DPRD Lampung Perkuat Sinergi Pendidikan, Yanuar Irawan Hadiri Pengukuhan Dewan Pendidikan 2025–2030

5

BANDAR LAMPUNG, BERITAANDA – Ketua Komisi V DPRD Provinsi Lampung, H. Yanuar Irawan, menghadiri pengukuhan Dewan Pendidikan Provinsi Lampung masa bakti 2025–2030 yang digelar di Aula Dinas Pendidikan dan Kebudayaan Provinsi Lampung, Senin (13/4/2026).

Kegiatan tersebut turut dihadiri Gubernur Lampung Rahmat Mirzani Djausal, unsur Forkopimda, serta para pemangku kepentingan di bidang pendidikan. Kehadiran DPRD Provinsi Lampung menjadi bentuk dukungan nyata terhadap penguatan peran Dewan Pendidikan sebagai mitra strategis pemerintah daerah dalam meningkatkan kualitas pendidikan di Provinsi Lampung.

DPRD menilai Dewan Pendidikan memiliki posisi penting dalam memberikan masukan, pertimbangan, hingga pengawasan terhadap arah kebijakan pendidikan agar lebih terarah, inklusif, dan sesuai dengan kebutuhan masyarakat.

Dalam pengukuhan tersebut, Prof. Syafrimen ditetapkan sebagai Ketua Dewan Pendidikan Provinsi Lampung, didampingi Asad sebagai Wakil Ketua dan Gino sebagai Sekretaris, bersama jajaran anggota dari berbagai latar belakang profesional.

Gubernur Lampung, Rahmat Mirzani Djausal, menegaskan komitmennya terhadap masa depan pendidikan di Lampung.

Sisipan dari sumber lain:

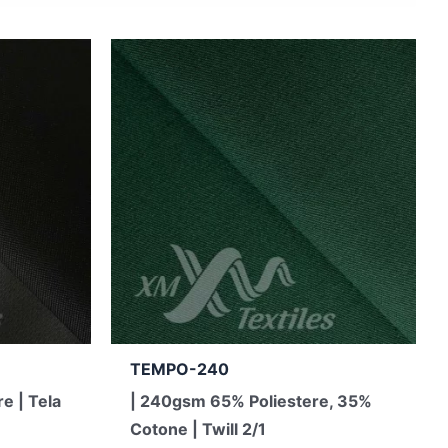
TEMPO-240
e | Tela
| 240gsm 65% Poliestere, 35%
Cotone | Twill 2/1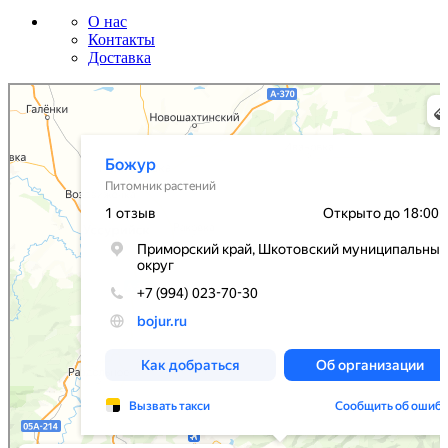
О нас
Контакты
Доставка
Божур
Питомник растений в Приморском крае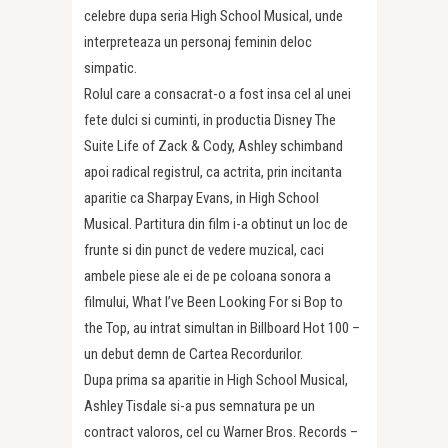
celebre dupa seria High School Musical, unde
interpreteaza un personaj feminin deloc
simpatic.
Rolul care a consacrat-o a fost insa cel al unei
fete dulci si cuminti, in productia Disney The
Suite Life of Zack & Cody, Ashley schimband
apoi radical registrul, ca actrita, prin incitanta
aparitie ca Sharpay Evans, in High School
Musical. Partitura din film i-a obtinut un loc de
frunte si din punct de vedere muzical, caci
ambele piese ale ei de pe coloana sonora a
filmului, What I’ve Been Looking For si Bop to
the Top, au intrat simultan in Billboard Hot 100 –
un debut demn de Cartea Recordurilor.
Dupa prima sa aparitie in High School Musical,
Ashley Tisdale si-a pus semnatura pe un
contract valoros, cel cu Warner Bros. Records –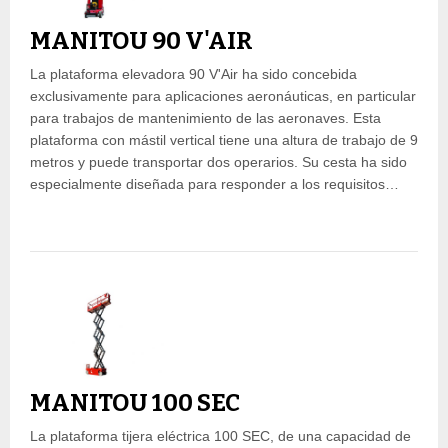
MANITOU 90 V'AIR
La plataforma elevadora 90 V'Air ha sido concebida
exclusivamente para aplicaciones aeronáuticas, en particular
para trabajos de mantenimiento de las aeronaves. Esta
plataforma con mástil vertical tiene una altura de trabajo de 9
metros y puede transportar dos operarios. Su cesta ha sido
especialmente diseñada para responder a los requisitos…
MANITOU 100 SEC
La plataforma tijera eléctrica 100 SEC, de una capacidad de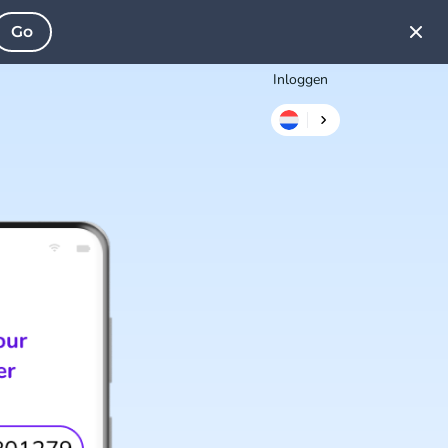
Go
Inloggen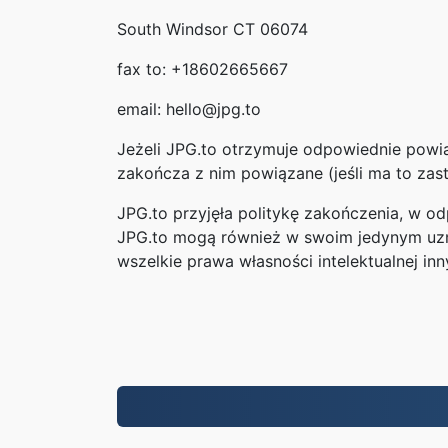
South Windsor CT 06074
fax to: +18602665667
email: hello@jpg.to
Jeżeli JPG.to otrzymuje odpowiednie powi
zakończa z nim powiązane (jeśli ma to za
JPG.to przyjęła politykę zakończenia, w od
JPG.to mogą również w swoim jedynym uzna
wszelkie prawa własności intelektualnej in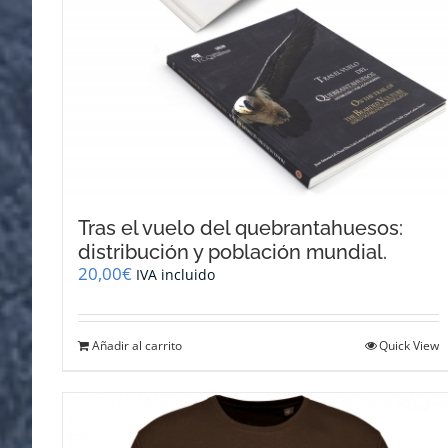
Tras el vuelo del quebrantahuesos:
distribución y población mundial.
20,00
€
IVA incluido
Añadir al carrito
Quick View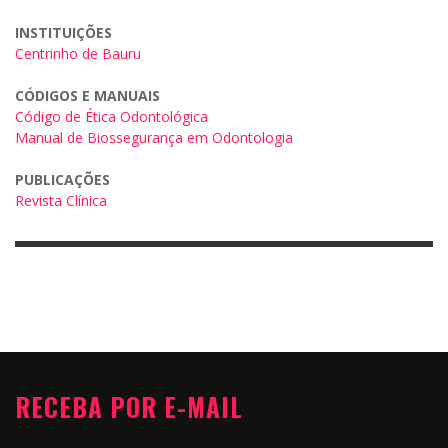
INSTITUIÇÕES
Centrinho de Bauru
CÓDIGOS E MANUAIS
Código de Ética Odontológica
Manual de Biossegurança em Odontologia
PUBLICAÇÕES
Revista Clínica
RECEBA POR E-MAIL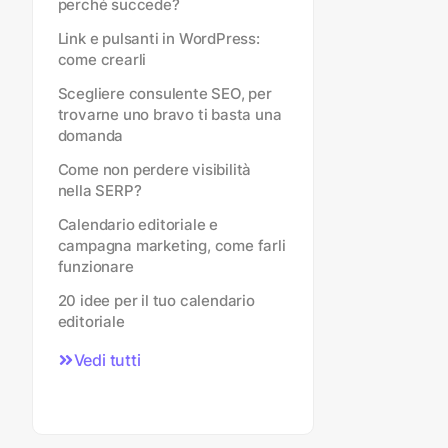
perché succede?
Link e pulsanti in WordPress:
come crearli
Scegliere consulente SEO, per
trovarne uno bravo ti basta una
domanda
Come non perdere visibilità
nella SERP?
Calendario editoriale e
campagna marketing, come farli
funzionare
20 idee per il tuo calendario
editoriale
Vedi tutti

Ia menitipkan harapan besar kepada kepengurusan Dewan Pendidikan yang baru.

“Saya menitipkan anak-anak kita, masa depan pendidikan, dan masa depan Lampung. Saya mengajak Dewan Pendidikan Provinsi Lampung menjadi mitra strategis dalam membangun pendidikan yang berkualitas, guna mewujudkan mimpi anak-anak Lampung serta masa depan daerah,” ujarnya.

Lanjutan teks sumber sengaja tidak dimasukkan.